Certains détails de leurs vidéos font penser à une « démarche commerciale », tandis que leurs « véritables sentiments » montrés devant la caméra seraient bien loin d’être convaincants.

Selena se montre en tenue « maison » sur Weibo et en tenue sexy sur Instagram



Tout comme Vlad, Bart fait aussi parti de ceux qui ont enflammé la Toile. Suivi par plus de dix millions de fans sur TikTok, il est devenu très populaire après sa transcription en anglais de chansons chinoises, comme le « Chant de la patrie », « Drapeau rouge flottant au vent » et « Mon cœur chinois ». Pour exprimer son amour pour la Chine, il cassa même violemment son iPhone devant un magasin après y avoir acheté un nouveau téléphone portable Huawei.


En réalité, bien avant son arrivée en Chine, Bart était déjà un youtubeur de parodies musicales suivi par 10 millions de fans, avant de connaître une baisse en raison du changement de mode de rémunération par YouTube. C’est plustard qu’il reçut, de la part de DCDC Studio de Shanghai, un MCN (réseau multichaîne), un courrier électronique l’invitant à venir poursuivre sa carrière en Chine.


Bart déclara ainsi sans détour, lors d’une interview accordée à Vice, que le MCN l’avait choisi à cause de son physique occidental. « Je me suis même fait teindre les cheveux en blond doré, et la première vidéo réalisée après ma coloration de cheveux a été regardée 30 millions de fois, c’était énorme », se souvint-il. Il avoua que, loin d’être un bon connaisseur de la culture chinoise, il lui suffisait de transcrire en anglais, via Google Traduction, les paroles des chansons populaires chinoises sélectionnées par son MCN avant d’enregistrer et de déposer sur la plateforme ces chansons en anglais. « C’est beaucoup plus simple qu’avant », reconnut-il.


Une logique commerciale


Selon xrich666, un compte public de finances sur les réseaux sociaux, la raison pour laquelle ces courtes vidéos, qui déclarent ostensiblement leur amour pour la Chine, cartonnent sur le web est en grande partie liée aux particularités de la plateforme TikTok. « En regardant des courtes vidéos sur TikTok, on cherche à tuer le temps et à trouver du plaisir. Comme on est toujours content d’entendre des louanges, les internautes n’ont ni besoin de réfléchir avant de donner un j’aime, ni l’intention d’aller vérifier si ces étrangers se sont exprimés de manière sincère.

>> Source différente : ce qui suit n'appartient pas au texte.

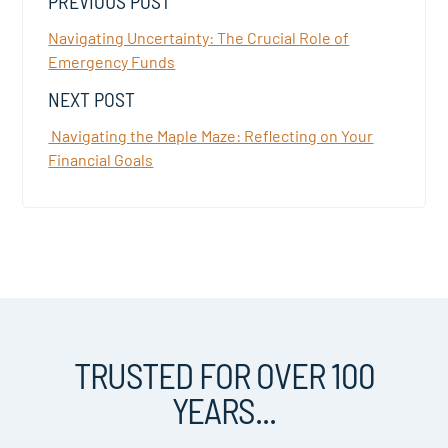
PREVIOUS POST
Navigating Uncertainty: The Crucial Role of
Emergency Funds
NEXT POST
Navigating the Maple Maze: Reflecting on Your
Financial Goals
TRUSTED FOR OVER 100
YEARS...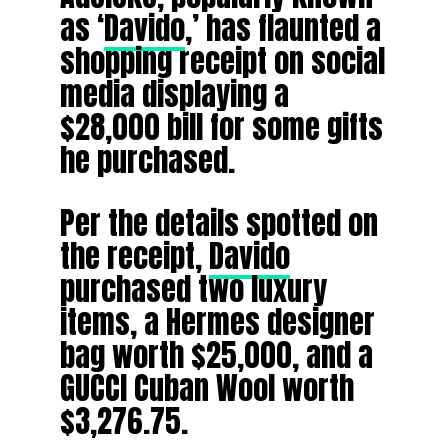
as ‘
Davido
,’ has flaunted a
shopping receipt on social
media displaying a
$28,000 bill for some gifts
he purchased.
Per the details spotted on
the receipt,
Davido
purchased two luxury
items, a Hermes designer
bag worth $25,000, and a
GUCCI Cuban Wool worth
$3,276.75.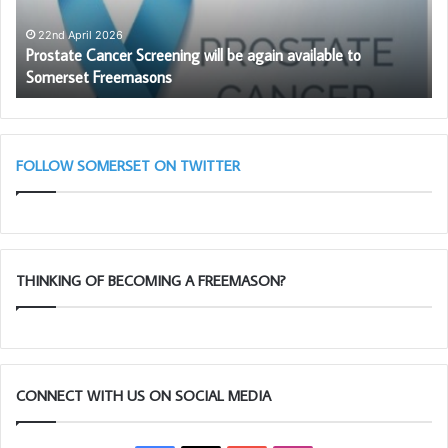
available
Be
to
Pr
22nd April 2026
Prostate Cancer Screening will be again available to
Somerset
to
Somerset Freemasons
Freemasons
be
a
me
FOLLOW SOMERSET ON TWITTER
THINKING OF BECOMING A FREEMASON?
CONNECT WITH US ON SOCIAL MEDIA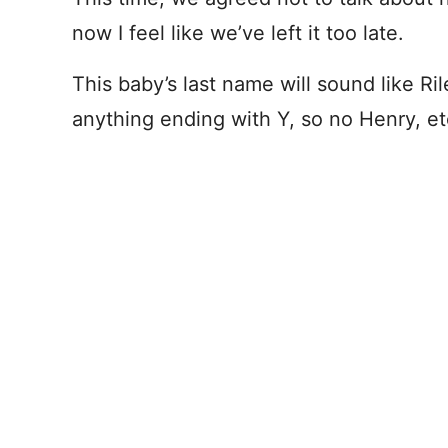
now I feel like we’ve left it too late.
This baby’s last name will sound like Ri
anything ending with Y, so no Henry, et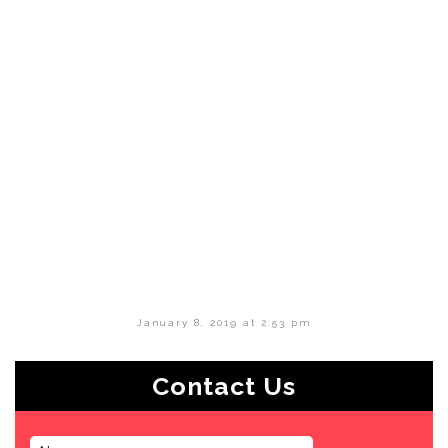
January 8, 2019 at 2:53 pm
Contact Us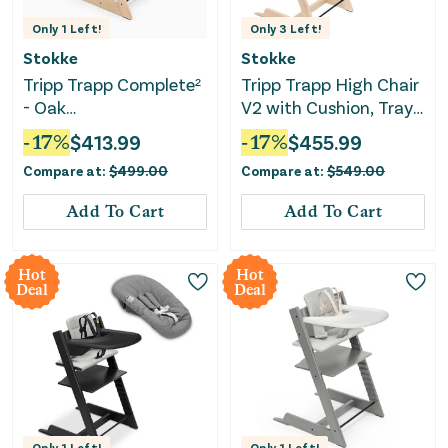
Only
1
Left!
Only
3
Left!
Stokke
Stokke
Tripp Trapp Complete²
Tripp Trapp High Chair
- Oak
V2 with Cushion, Tray
Natural/Anthracite
and Newborn Set-
-
17
%
$
413.99
-
17
%
$
455.99
Cushion/Vanilla White
Anthracite
Compare at:
$
499.00
Compare at:
$
549.00
Tray
Add To Cart
Add To Cart
Hot
Hot
Deal
Deal
Only
1
Left!
Only
1
Left!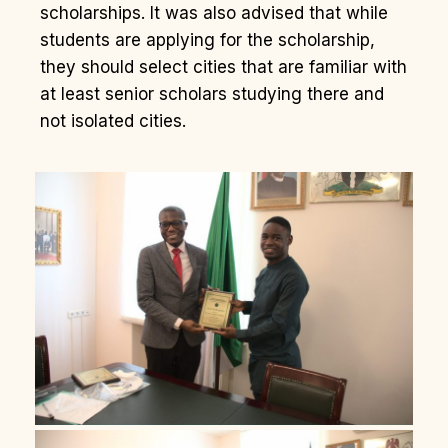
scholarships. It was also advised that while
students are applying for the scholarship,
they should select cities that are familiar with
at least senior scholars studying there and
not isolated cities.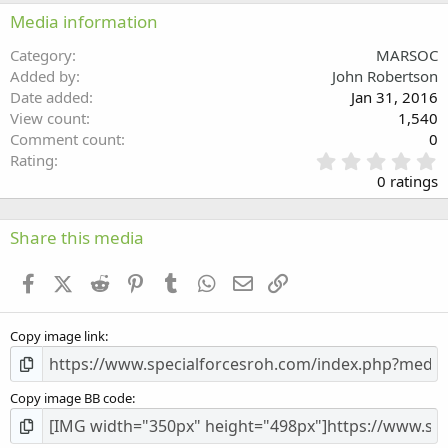
22
Times New Roman
Media information
26
Trebuchet MS
Category
MARSOC
Verdana
Added by
John Robertson
Date added
Jan 31, 2016
View count
1,540
Comment count
0
0
Rating
.
0 ratings
0
0
s
Share this media
t
a
Facebook
X (Twitter)
Reddit
Pinterest
Tumblr
WhatsApp
Email
Link
r
(
s
Copy image link
)
Copy image BB code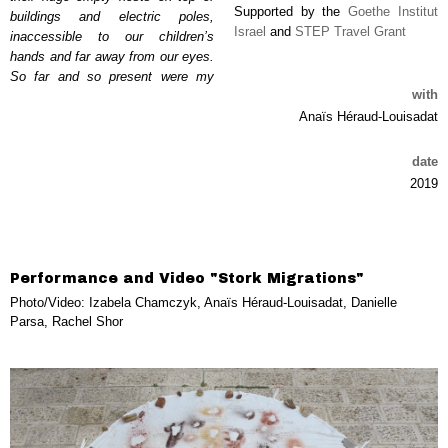
Supported by the
Goethe Institut
buildings and electric poles,
Israel
and
STEP Travel Grant
inaccessible to our children’s
hands and far away from our eyes.
So far and so present were my
with
Anaïs Héraud-Louisadat
date
2019
Performance and Video "Stork Migrations"
Photo/Video: Izabela Chamczyk, Anaïs Héraud-Louisadat, Danielle
Parsa, Rachel Shor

Cela permet aux vidéastes étrangers, qui ne sont pas forts dans la création de contenu, de survivre : sans avoir à créer un contenu de grande longueur, une minute convient parfaitement pour vanter les mérites de la Chine. »

Par conséquent, le fait que les MCN présentent ces étrangers comme vidéastes sinophiles entre entièrement dans une logique commerciale.

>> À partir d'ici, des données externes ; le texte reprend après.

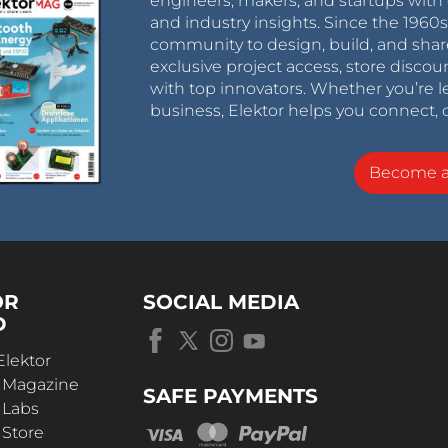
engineers, makers, and startups with 
and industry insights. Since the 196
community to design, build, and shar
exclusive project access, store discou
with top innovators. Whether you’re le
business, Elektor helps you connect, 
Become 
OR
SOCIAL MEDIA
D
Elektor
r Magazine
SAFE PAYMENTS
 Labs
 Store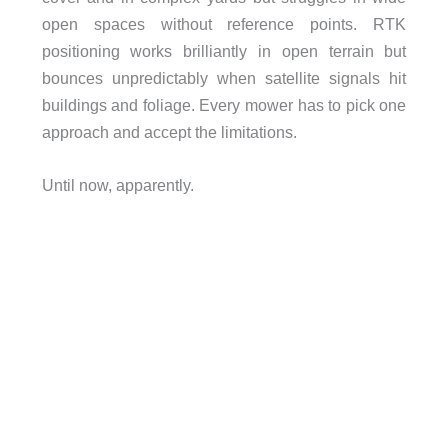
open spaces without reference points. RTK
positioning works brilliantly in open terrain but
bounces unpredictably when satellite signals hit
buildings and foliage. Every mower has to pick one
approach and accept the limitations.
Until now, apparently.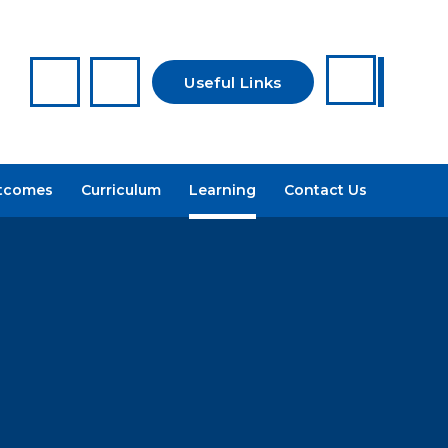
Useful Links
Reporting a
tcomes
Curriculum
Learning
Contact Us
Concern
Arbor
Recruitment
Admissions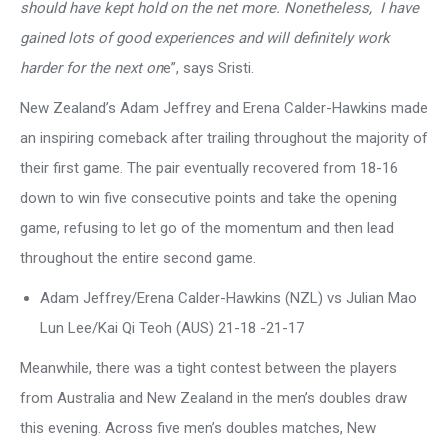
should have kept hold on the net more. Nonetheless, I have
gained lots of good experiences and will definitely work
harder for the next on
e”, says Sristi.
New Zealand’s Adam Jeffrey and Erena Calder-Hawkins made
an inspiring comeback after trailing throughout the majority of
their first game. The pair eventually recovered from 18-16
down to win five consecutive points and take the opening
game, refusing to let go of the momentum and then lead
throughout the entire second game.
Adam Jeffrey/Erena Calder-Hawkins (NZL) vs Julian Mao
Lun Lee/Kai Qi Teoh (AUS) 21-18 -21-17
Meanwhile, there was a tight contest between the players
from Australia and New Zealand in the men’s doubles draw
this evening. Across five men’s doubles matches, New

Le tonton américain Aaron et sa femme chinoise


« Les vedettes du net et les stars étrangères, implantées sur les plateformes d’internet chinoises, veillent à adapter leur contenu en fonction des caractéristiques du public ciblé. Citons l’exemple de Selena Gomez qui, publiant des photos sexy sur Instagram, se montre en revanche en tenue « maison » et confortable dans ses courtes vidéos publiées sur TikTok et Weibo, « en cohérence avec l’esthétique chinoise », explique Li Bo, chargé du développement du marché international de l’internet, avant d’ajouter que sans bien connaître les préférences du public chinois, un grand nombre de vedettes du net et stars étrangères cherchent toutefois à les satisfaire sans même le faire exprès.


Selon M. Wei Peiran, co-fondateur de Gaishi Entertainment, l’entreprise ayant fait connaître en Chine le garçon au faux sourire Gavin Thomas, plus les vedettes du net étrangères se sont intégrées dans la vie chinoise, plus elles sont appréciées du public sur TikTok. On y trouve ainsi le garçon étranger Agash qui a un colocataire chinois, la fille italienne Boni qui se trouve en rivalité avec la sœur cadette de son copain chinois, le tonton américain Aaron qui écoute sans condition les besoins de sa femme chinoise, etc. La clé du succès d’un grand nombre de ces vedettes du net étrangères sur TikTok, on peut le dire, réside dans le fait qu’elles partagent leur vie avec des Chinois et arrivent à faire rire le public de leurs différences culturelles.